HOW TO COMPLETE THIS TASK: Return copies of the lines below that mention "connectivity".

▼

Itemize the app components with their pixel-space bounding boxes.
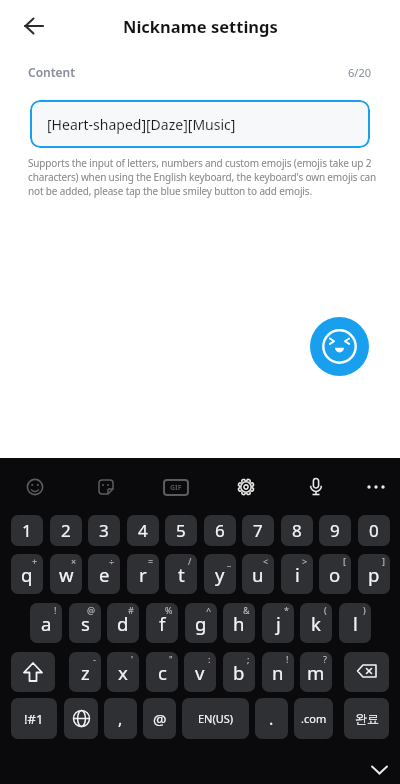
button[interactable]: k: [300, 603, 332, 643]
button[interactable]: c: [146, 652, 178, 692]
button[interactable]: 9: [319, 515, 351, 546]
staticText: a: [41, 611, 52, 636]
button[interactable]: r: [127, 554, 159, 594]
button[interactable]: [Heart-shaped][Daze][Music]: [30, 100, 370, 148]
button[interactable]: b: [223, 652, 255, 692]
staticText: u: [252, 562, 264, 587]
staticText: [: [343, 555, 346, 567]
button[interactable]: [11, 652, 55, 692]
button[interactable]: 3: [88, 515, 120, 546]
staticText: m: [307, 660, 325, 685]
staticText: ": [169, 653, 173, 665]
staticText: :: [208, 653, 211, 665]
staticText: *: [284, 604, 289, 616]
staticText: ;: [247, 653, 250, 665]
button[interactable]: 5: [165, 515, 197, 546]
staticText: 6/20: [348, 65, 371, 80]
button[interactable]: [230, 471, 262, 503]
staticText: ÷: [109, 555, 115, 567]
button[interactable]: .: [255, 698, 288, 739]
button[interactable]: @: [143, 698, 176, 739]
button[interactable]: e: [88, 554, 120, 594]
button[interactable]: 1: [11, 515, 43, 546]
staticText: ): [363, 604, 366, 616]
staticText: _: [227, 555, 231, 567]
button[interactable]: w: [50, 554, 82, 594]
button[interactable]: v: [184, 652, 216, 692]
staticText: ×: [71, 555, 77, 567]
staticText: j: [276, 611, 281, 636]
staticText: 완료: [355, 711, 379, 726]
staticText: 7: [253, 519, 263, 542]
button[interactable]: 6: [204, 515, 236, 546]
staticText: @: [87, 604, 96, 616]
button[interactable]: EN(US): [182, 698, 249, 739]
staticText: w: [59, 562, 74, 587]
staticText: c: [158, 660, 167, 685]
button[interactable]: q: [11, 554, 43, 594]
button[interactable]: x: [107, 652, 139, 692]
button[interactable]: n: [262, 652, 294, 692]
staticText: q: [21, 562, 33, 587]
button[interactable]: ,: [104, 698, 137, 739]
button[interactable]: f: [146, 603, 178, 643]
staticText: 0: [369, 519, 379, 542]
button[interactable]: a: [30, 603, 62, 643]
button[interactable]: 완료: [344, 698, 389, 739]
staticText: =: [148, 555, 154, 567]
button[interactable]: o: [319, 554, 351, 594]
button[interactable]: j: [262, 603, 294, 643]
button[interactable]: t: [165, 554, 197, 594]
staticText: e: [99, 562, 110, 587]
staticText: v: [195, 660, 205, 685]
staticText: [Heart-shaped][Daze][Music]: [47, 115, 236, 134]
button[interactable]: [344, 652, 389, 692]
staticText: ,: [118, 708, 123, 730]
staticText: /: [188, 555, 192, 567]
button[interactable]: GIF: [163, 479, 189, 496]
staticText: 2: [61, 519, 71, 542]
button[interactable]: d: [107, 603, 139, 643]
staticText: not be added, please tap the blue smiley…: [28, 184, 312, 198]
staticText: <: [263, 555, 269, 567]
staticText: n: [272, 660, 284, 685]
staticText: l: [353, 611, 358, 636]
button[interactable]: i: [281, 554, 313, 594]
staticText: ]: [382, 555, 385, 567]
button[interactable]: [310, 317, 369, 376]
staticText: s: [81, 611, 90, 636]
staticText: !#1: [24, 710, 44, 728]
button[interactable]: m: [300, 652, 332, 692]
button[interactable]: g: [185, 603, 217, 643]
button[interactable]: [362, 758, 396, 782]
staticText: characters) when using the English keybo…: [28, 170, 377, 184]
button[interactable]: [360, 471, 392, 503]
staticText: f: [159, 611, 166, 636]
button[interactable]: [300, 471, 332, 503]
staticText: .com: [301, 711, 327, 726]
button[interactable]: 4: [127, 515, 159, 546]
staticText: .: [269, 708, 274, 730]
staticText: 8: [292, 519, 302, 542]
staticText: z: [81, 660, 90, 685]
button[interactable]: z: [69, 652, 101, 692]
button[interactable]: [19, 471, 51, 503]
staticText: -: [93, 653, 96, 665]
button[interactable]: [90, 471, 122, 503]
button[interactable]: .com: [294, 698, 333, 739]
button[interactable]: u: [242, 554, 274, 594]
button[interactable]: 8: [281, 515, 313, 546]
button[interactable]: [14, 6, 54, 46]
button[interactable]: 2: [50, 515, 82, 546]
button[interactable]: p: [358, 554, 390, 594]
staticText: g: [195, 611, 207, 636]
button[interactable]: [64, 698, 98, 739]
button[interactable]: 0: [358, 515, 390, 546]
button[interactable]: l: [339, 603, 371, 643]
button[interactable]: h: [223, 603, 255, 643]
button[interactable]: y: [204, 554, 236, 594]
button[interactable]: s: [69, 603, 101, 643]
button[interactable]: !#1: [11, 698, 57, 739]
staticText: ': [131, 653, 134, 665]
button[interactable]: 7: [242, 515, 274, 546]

▲
▼

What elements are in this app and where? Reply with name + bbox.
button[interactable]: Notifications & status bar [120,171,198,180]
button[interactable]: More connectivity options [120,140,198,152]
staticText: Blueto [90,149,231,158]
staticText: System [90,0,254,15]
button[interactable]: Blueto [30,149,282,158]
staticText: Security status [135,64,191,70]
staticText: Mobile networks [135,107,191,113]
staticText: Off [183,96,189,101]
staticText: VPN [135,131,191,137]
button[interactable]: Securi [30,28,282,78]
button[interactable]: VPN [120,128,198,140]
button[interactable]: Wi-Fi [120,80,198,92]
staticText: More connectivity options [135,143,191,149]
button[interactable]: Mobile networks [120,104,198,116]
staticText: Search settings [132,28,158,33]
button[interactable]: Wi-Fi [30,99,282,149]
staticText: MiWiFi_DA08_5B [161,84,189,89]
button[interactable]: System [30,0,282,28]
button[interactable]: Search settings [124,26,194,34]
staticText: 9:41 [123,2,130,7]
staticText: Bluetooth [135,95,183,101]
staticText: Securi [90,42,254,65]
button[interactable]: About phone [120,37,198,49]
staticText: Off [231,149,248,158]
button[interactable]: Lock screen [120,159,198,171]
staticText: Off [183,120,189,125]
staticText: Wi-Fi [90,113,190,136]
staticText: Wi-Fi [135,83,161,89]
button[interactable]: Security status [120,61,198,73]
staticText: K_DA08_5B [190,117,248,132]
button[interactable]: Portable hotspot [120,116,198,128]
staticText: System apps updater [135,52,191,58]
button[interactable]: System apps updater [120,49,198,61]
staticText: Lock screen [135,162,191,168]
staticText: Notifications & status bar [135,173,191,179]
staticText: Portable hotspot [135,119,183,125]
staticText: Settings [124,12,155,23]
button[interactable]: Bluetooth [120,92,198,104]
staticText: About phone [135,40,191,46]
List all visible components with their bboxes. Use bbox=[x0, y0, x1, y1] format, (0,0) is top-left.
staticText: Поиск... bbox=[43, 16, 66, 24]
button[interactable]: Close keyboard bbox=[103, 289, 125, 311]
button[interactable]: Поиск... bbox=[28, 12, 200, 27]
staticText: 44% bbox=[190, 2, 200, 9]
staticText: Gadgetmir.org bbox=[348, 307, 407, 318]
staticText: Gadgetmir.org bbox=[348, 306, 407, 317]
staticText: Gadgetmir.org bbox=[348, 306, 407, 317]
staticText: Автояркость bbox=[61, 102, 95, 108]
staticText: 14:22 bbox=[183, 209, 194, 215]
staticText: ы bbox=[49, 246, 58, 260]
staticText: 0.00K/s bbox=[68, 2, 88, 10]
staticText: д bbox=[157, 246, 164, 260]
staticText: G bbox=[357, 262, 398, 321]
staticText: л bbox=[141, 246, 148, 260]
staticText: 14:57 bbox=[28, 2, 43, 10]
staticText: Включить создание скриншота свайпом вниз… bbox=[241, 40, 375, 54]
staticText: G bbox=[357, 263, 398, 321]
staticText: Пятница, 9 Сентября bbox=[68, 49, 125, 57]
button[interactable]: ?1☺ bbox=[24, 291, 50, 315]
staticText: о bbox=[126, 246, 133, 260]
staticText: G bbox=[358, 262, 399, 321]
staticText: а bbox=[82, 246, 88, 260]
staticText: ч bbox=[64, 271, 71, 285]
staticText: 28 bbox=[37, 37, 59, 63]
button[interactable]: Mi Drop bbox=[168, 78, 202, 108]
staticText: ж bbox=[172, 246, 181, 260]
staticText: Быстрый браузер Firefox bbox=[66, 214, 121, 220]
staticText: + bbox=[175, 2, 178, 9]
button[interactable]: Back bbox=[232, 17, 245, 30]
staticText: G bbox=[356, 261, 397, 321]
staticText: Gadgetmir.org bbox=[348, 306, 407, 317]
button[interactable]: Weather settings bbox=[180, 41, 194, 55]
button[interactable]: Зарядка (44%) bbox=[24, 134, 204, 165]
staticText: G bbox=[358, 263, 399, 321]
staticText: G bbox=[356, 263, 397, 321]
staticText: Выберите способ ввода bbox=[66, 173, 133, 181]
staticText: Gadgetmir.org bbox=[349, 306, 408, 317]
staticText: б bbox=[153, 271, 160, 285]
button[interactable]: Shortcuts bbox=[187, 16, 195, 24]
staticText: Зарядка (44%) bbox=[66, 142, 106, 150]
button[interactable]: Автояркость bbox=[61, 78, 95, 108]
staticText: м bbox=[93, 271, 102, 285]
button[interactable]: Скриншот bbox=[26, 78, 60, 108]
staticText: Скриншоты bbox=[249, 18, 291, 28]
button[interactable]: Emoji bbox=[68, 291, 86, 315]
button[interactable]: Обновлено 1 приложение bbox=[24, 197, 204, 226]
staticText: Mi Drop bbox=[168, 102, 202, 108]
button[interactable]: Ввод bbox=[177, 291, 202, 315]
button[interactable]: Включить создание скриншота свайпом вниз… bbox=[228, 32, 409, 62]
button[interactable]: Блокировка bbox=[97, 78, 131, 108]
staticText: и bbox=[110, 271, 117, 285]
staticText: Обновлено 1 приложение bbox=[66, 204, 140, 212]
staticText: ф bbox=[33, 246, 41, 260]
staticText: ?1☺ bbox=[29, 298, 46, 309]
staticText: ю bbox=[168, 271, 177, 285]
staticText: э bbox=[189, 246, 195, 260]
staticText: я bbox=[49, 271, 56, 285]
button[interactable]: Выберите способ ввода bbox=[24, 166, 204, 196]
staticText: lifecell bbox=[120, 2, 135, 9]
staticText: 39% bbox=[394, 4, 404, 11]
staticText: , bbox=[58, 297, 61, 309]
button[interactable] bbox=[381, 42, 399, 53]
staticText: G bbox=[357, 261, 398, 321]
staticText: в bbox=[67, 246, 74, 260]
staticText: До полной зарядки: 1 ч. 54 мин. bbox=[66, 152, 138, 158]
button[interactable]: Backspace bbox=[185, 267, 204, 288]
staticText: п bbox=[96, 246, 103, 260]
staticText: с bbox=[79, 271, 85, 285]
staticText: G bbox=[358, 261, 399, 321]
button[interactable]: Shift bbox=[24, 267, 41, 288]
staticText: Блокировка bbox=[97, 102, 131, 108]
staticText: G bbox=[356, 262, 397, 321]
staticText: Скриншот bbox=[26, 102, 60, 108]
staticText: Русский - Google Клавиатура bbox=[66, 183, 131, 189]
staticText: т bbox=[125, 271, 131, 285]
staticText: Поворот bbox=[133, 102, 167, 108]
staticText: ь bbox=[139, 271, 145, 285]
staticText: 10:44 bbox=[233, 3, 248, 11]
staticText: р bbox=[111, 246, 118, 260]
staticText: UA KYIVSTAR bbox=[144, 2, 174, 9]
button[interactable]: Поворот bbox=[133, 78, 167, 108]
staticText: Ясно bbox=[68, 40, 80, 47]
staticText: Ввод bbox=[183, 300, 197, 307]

▲
▼

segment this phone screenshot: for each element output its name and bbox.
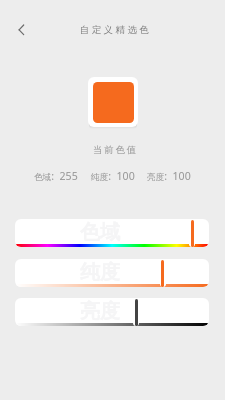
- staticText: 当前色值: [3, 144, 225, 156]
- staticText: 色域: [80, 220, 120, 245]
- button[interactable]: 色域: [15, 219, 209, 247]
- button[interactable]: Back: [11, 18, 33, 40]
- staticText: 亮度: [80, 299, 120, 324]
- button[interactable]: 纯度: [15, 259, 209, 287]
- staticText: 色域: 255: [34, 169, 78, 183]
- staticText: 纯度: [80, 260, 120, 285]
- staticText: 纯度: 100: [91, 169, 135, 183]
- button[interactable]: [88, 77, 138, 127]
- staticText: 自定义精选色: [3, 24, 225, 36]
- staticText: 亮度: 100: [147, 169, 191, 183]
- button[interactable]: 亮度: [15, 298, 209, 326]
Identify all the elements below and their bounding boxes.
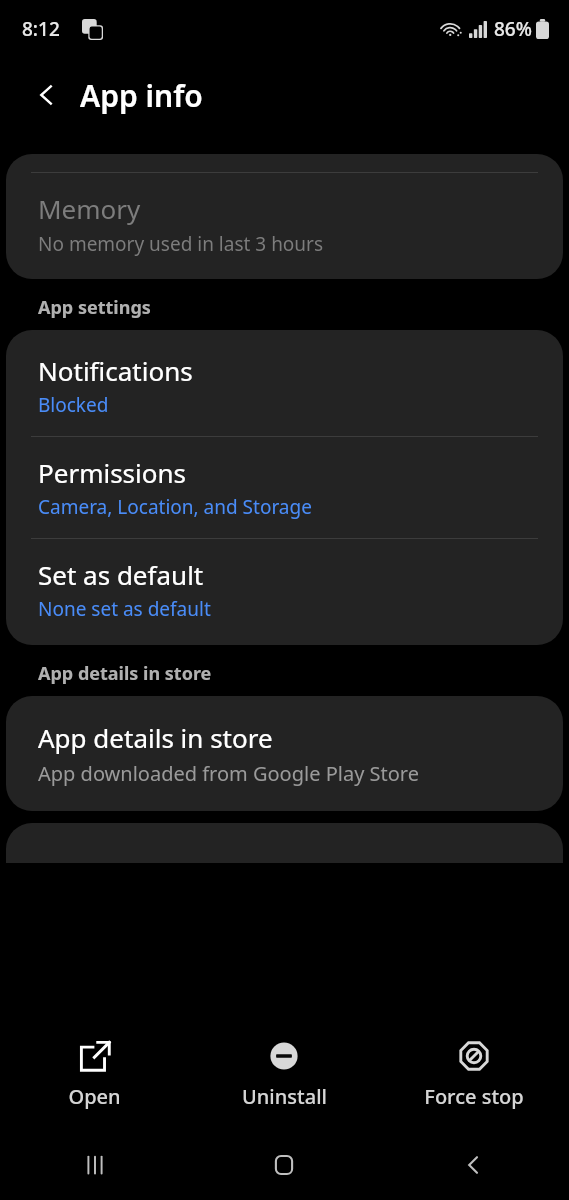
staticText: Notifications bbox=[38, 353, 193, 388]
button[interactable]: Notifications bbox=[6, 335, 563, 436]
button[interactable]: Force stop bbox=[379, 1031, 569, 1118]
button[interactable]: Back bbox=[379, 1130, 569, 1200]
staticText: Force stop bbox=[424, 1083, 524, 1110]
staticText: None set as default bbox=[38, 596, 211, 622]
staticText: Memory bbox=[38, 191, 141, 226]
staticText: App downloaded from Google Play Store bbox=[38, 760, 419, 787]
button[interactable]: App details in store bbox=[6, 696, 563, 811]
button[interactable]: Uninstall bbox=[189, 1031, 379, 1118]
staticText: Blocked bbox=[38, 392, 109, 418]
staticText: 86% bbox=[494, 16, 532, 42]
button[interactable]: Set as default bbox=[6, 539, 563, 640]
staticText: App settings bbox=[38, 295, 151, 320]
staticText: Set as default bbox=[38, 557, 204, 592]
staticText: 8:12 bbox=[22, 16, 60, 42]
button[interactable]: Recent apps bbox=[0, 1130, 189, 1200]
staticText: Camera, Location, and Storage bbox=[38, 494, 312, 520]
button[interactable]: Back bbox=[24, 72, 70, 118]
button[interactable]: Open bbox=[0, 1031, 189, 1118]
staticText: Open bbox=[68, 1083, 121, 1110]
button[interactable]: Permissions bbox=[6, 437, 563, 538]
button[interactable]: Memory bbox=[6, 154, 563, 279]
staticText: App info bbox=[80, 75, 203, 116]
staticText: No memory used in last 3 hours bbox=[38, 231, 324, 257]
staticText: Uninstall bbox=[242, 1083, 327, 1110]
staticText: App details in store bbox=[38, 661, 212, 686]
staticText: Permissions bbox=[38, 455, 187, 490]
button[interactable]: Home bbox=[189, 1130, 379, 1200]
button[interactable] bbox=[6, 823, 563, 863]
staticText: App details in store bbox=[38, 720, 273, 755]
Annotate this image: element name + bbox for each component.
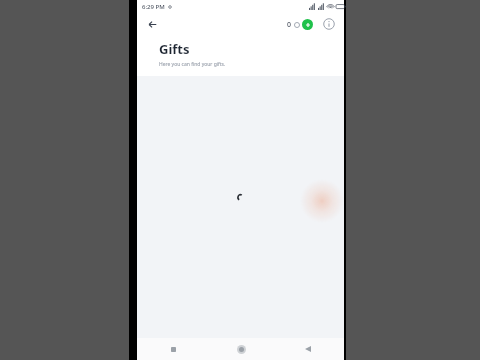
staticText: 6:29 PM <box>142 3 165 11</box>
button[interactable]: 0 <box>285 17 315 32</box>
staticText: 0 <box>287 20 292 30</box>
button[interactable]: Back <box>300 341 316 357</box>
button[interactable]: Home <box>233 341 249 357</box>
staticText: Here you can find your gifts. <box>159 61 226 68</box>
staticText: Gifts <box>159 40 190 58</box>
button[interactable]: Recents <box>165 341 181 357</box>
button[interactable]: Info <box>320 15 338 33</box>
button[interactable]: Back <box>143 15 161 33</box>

▲

EXERCISE ANSWER:
button[interactable]: More connectivity options [120,140,198,152]
staticText: More connectivity options [135,143,191,149]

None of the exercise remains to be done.